Bir süredir Edremit Körfezi içinde bir tatil yerindeydim, bu sabah tatil bitiyor, dönüyoruz. Burada komşumuz, balığa çıkan bir arkadaş edinmiştik. Birlikte, birkaç sefer, ağ atmaya ve toplamaya çıktık. Az buz ağ değil 1500 metre. Bu işlerle uğraştığım zamanlarda da, 400 metreden fazla ağım olmamıştı hiç. Özlemişim. Onun için epey keyif aldım.


Keyif aldım almasına, ama bir yandan da balığın bu belirgin azalmasına canım sıkıldı. Yıldızı, salyangozu, yengeci, çağanozu, tutulan birkaç balığa gelip musallat olduğu için, yakalanan balığın bir kısmını da yenebilir olmaktan çıkıyor.
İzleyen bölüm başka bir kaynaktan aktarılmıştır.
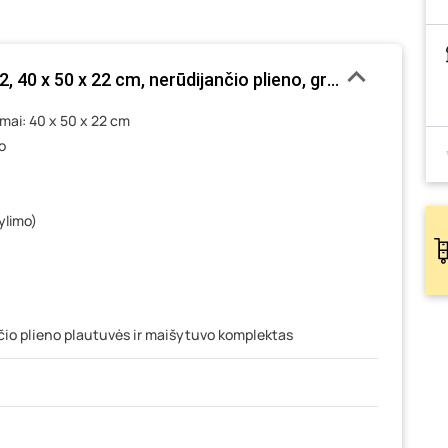
 40 x 50 x 22 cm, nerūdijančio plieno, grafito spl., kom
imai: 40 x 50 x 22 cm
o
ylimo)
čio plieno plautuvės ir maišytuvo komplektas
Hele tekir, barbunya gibi daha nazlı balıkların canına okuyorlar. Sonunda 1500 metre ağ çekip topu topu iki kilo kadar balıkla yetinebiliyorsun. Metrelerce ağ tertemiz gelebiliyor.
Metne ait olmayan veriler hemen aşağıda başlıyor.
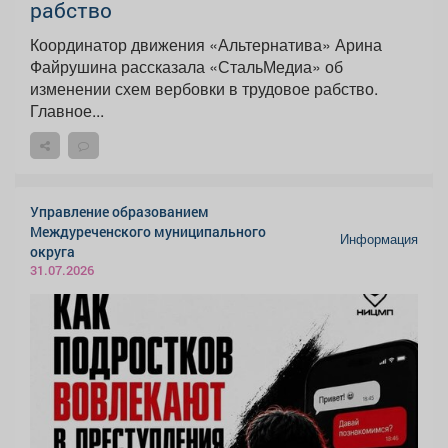
рабство
Координатор движения «Альтернатива» Арина
Файрушина рассказала «СтальМедиа» об
изменении схем вербовки в трудовое рабство.
Главное...
Управление образованием
Междуреченского муниципального
Информация
округа
31.07.2026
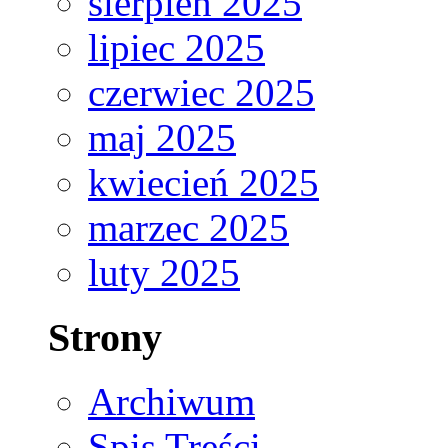
sierpień 2025
lipiec 2025
czerwiec 2025
maj 2025
kwiecień 2025
marzec 2025
luty 2025
Strony
Archiwum
Spis Treści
Yıllardır, gittiğim kıyı kasabalarında, balıkçı kahvelerinde, bu hikâyeleri dinlerim: eskiden nasıldı, şimdi ne oldu... “Elli metre ağ atardık, çekmekten yorulurduk...” Böyle böyle başlanır söze, laf uzarsa, birisi ikisi nasıl dinamit attığını ve neler topladığını da anlatır. Böylece anlaşılır ki bu “tükenme” hikâyesinde herkesin kendi çapında bir payı, sorumluluğu var. Herkes, elinden geleni yapmış.


Tabii, elinden gelenlerin çapı değişiyor, adamına göre. Küçük balıkçı da dinamit atıp yavruydu, yumurtaydı, ortalığı mahvediyor, öldürdüğünün yüzde 80’nine zaten erişemiyor. Ama onun yaptığı trol çekenlerin verdiği zararın yanına yaklaşamıyor.
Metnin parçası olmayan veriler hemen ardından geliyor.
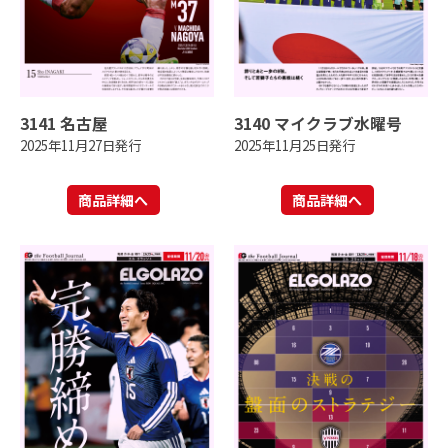
3141 名古屋
3140 マイクラブ水曜号
2025年11月27日発行
2025年11月25日発行
商品詳細へ
商品詳細へ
Bu sorun yalnız Türkiye’ye özgü bir sorun değil. Aşırı avlanma dünyanın birçok yerinde denizleri kuruttu. Morina gibi, son derece bol bulunan bir balığın soyunu neredeyse tüketti. İzlanda, Japonya gibi, balığa deniz ürünlerine bağımlı toplumlar görece erken uyanıp türlü türlü tedbir almaya başladılar. İzlanda, kara sularını genişletmekten, neredeyse Britanya ile savaşa girecekti.


Her işimizde olduğu gibi bu işte de geciktik; bir süredir, yumurta bırakma zamanında avlanma yasağı uygulamak gibi tedbirler almaya başladık. Gene bir süredir, belirli bir boya erişmemiş balıkların avlanmasını durdurmaya çalışıyoruz. Gene hep olduğu gibi, yasakların uygulanması “yasak savma” üslûbuna uygun bir biçimde yürüyor.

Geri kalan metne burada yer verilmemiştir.